This is Bernanke's QE3, 4, 5 and 6
The US Federal Reserve has delivered a policy mix that should be cheered from the rooftops as it shows unambiguously its wish and intent to reflate the US economy. With that, the Fed has basically said that it will do whatever it takes to create jobs and drive the unemployment rate lower.
By keeping the bond purchases opened ended, Fed Chairman Ben Bernanke has delivered not only QE3, but simultaneously unleashed QE4, QE5 and QE6. This is QE with no end, or rather an end only when the economy improves.
As part of the open ended nature of the bond purchases, the Fed has committed to buying $40 billion of mortgage backed securities per month. In a Fed first, and this is the highlight of the Fed statement, "if the outlook for the labor market does not improve substantially, the committee will continue its purchases of agency mortgage backed securities, undertake additional asset purchases and employ its other policy tools as appropriate”.
Mr Bernanke even suggested that "a highly accommodative stance of monetary policy will remain appropriate for a considerable time after the economic recovery strengthens” (my emphasis).
Rounding out the foot-to-the-accelerator policy announcement, the Fed extended the timeframe that it will keep interest rates near zero through to at least the middle of 2015.
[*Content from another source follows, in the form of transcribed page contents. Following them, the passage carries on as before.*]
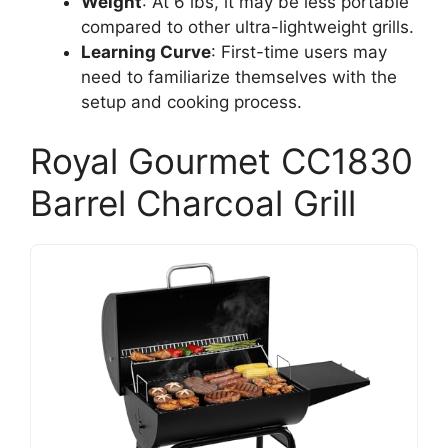
Weight
: At 6 lbs, it may be less portable
compared to other ultra-lightweight grills.
Learning Curve
: First-time users may
need to familiarize themselves with the
setup and cooking process.
Royal Gourmet CC1830
Barrel Charcoal Grill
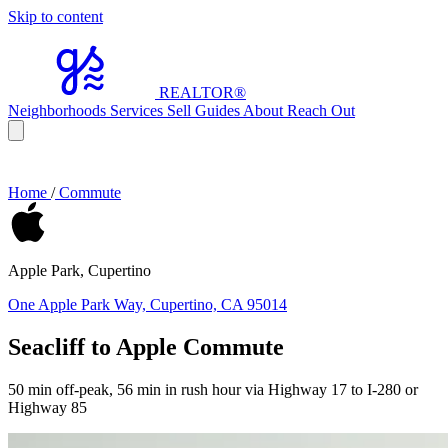
Skip to content
REALTOR
®
Neighborhoods
Services
Sell
Guides
About
Reach Out
Home
/
Commute
Apple Park, Cupertino
One Apple Park Way, Cupertino, CA 95014
Seacliff to Apple Commute
50 min off-peak, 56 min in rush hour via Highway 17 to I-280 or
Highway 85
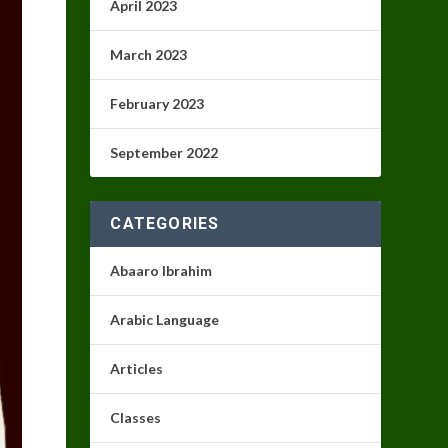
April 2023
March 2023
February 2023
September 2022
CATEGORIES
Abaaro Ibrahim
Arabic Language
Articles
Classes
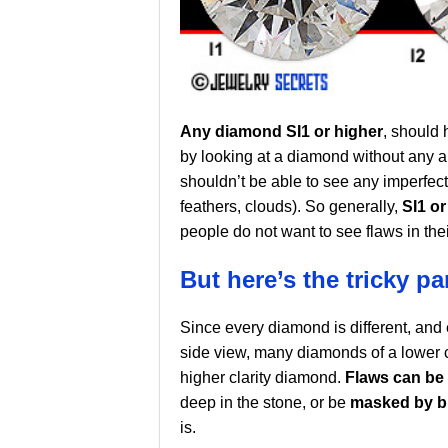
Any diamond SI1 or higher
, should 
by looking at a diamond without any ai
shouldn’t be able to see any imperfecti
feathers, clouds). So generally,
SI1 o
people do not want to see flaws in the
But here’s the tricky par
Since every diamond is different, and 
side view, many diamonds of a lower cla
higher clarity diamond.
Flaws can be
deep in the stone, or be
masked by br
is.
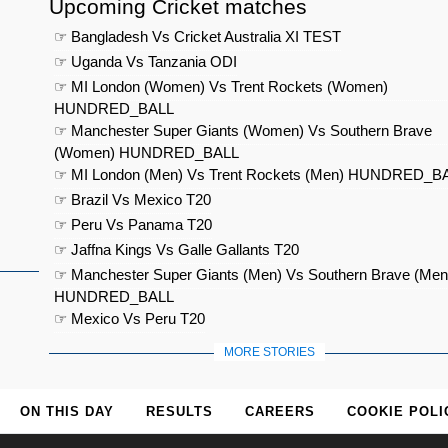
Upcoming Cricket matches
☞ Bangladesh Vs Cricket Australia XI TEST
☞ Uganda Vs Tanzania ODI
☞ MI London (Women) Vs Trent Rockets (Women)
HUNDRED_BALL
☞ Manchester Super Giants (Women) Vs Southern Brave
(Women) HUNDRED_BALL
☞ MI London (Men) Vs Trent Rockets (Men) HUNDRED_B
☞ Brazil Vs Mexico T20
☞ Peru Vs Panama T20
☞ Jaffna Kings Vs Galle Gallants T20
☞ Manchester Super Giants (Men) Vs Southern Brave (Men
HUNDRED_BALL
☞ Mexico Vs Peru T20
MORE STORIES
ON THIS DAY
RESULTS
CAREERS
COOKIE POLI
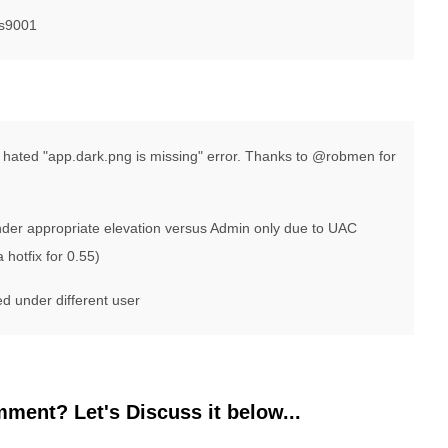
ls9001
ng hated "app.dark.png is missing" error. Thanks to @robmen for
under appropriate elevation versus Admin only due to UAC
 hotfix for 0.55)
led under different user
ment? Let's Discuss it below...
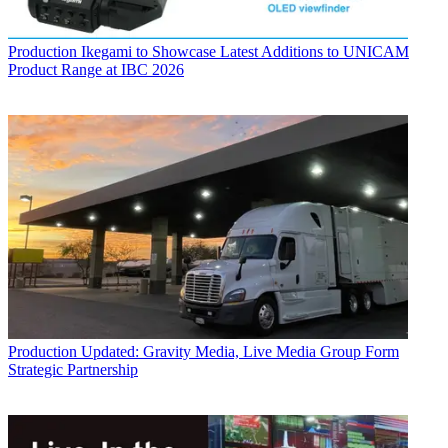
Production
Ikegami to Showcase Latest Additions to UNICAM
Product Range at IBC 2026
Production
Updated: Gravity Media, Live Media Group Form
Strategic Partnership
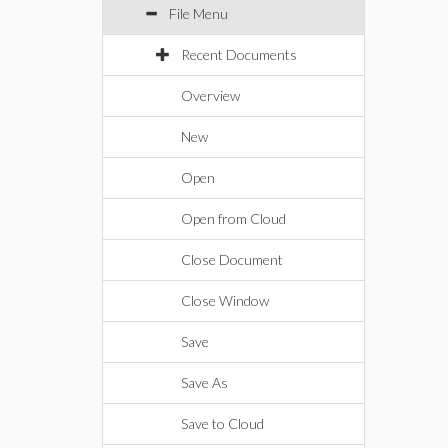
File Menu
Recent Documents
Overview
New
Open
Open from Cloud
Close Document
Close Window
Save
Save As
Save to Cloud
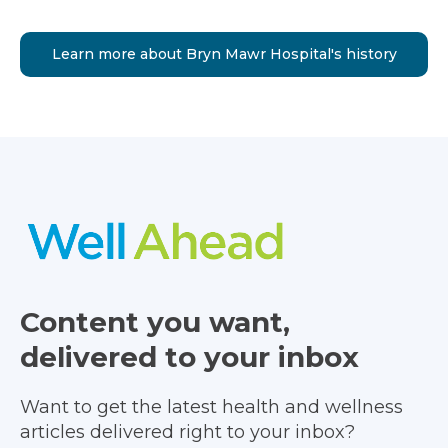
Learn more about Bryn Mawr Hospital's history
Content you want,
delivered to your inbox
Want to get the latest health and wellness
articles delivered right to your inbox?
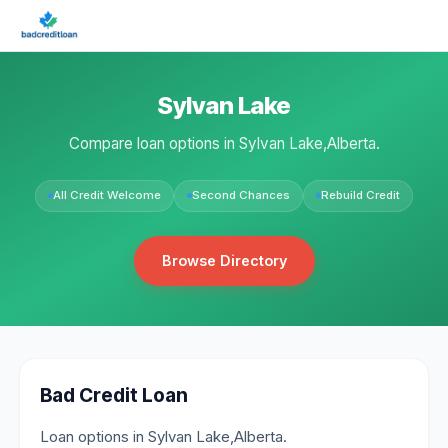
Sylvan Lake
Compare loan options in Sylvan Lake,Alberta.
All Credit Welcome
Second Chances
Rebuild Credit
Browse Directory
Bad Credit Loan
Loan options in Sylvan Lake,Alberta.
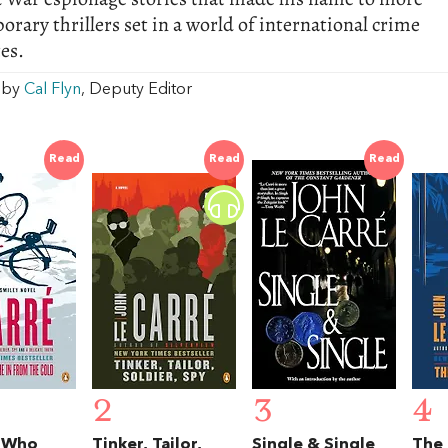
rary thrillers set in a world of international crime
es.
w by
Cal Flyn
, Deputy Editor
Read
Read
Read
2
3
4
 Who
Tinker, Tailor,
Single & Single
The 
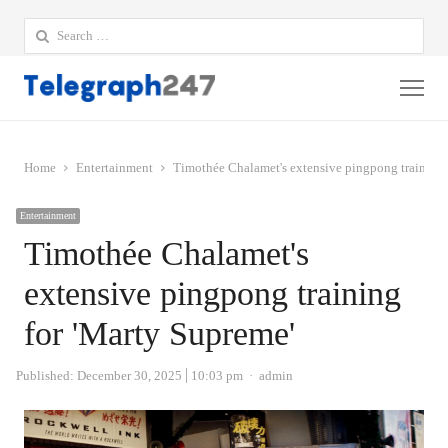
Search
for:
Me
Home
Entertainment
Timothée Chalamet's extensive pingpong training 
Entertainment
Timothée Chalamet's
extensive pingpong training
for 'Marty Supreme'
Author
Published:
December 30, 2025
10:03 pm
admin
Can anyone now doubt the resolve of the Fed to get the economy growing to the point where unemployment won't fall and house prices won't rise?
These sorts of policies break new ground for the Fed and the US economy. The reason for what is a radical policy change is simple. The US economy is nowhere near fully recovered from the deepest, broadest and most damaging malaise since the 1930s Great Depression. This is revealed most clearly in the labour market which has shown a dumping in participation rate and a run of unemployment data not seen since the 1940s.
Why else would the US Federal Reserve announce a third round of unlimited bond purchases that will be funded by printing money? Why, after almost four years where the Fed has set the policy interest rate near zero, has the Fed been forced to pledge to leave that rate near zero for at least another three years?
These quite radical and unprecedented monetary policy settings are designed to help the US negotiate its way out of what Nobel Laureate Paul Krugman has called the "Lesser Depression”.
"Lesser” seems to be a fair description of the depressed US economy at present. And "lesser” rather than "great” because in this experience, unlike the 1930s, the Federal Reserve acted earlier to slash and then keep interest rates low and has implemented a couple of rounds of quantitative easing. There were also some fiscal measures and nationalization of banks and insurance companies, but that is for another day.
The Fed's decision this morning is a critical next step if the US is to gain sufficient momentum to make meaningful inroads into the spare capacity in product markets generally, and in the depressed labour market specifically.
It is noteworthy that the Fed's decision to leave the bond purchases open ended follows a similar policy from the European Central Bank last week. This thumbs the central bankers' noses at hedge funds and traders around the world. They will not know whether to ever "take on” the Fed or ECB in markets in the same way they might have if there was a defined volume of bond purchases that were getting close to being exhausted.
The Fed and financial markets won't know for some time – perhaps many years – if or how these policies have worked. Most obviously, focusing on results for economic and jobs growth will be the best guide to the potency of these policy moves.
Less obvious, and something the Fed would never admit, is that it would be no bad thing if they saw inflation creep up a bit, at least for the next year or two.
Some inflation would help boost asset prices and housing in particular. A rise in house prices would help lower the bank's loan to valuation exposure in housing, thereby boosting the bank's willingness and ability to increase lending. It would also help homeowners, many of who are still enduring negative equity, to regain previously destroyed wealth and, in time, enhance their ability to spend and borrow.
Unless we see some growth, decent job creation and a bit more inflation, especially in house prices, the Fed will keep printing money, buying bonds and doing whatever it takes to get people into work.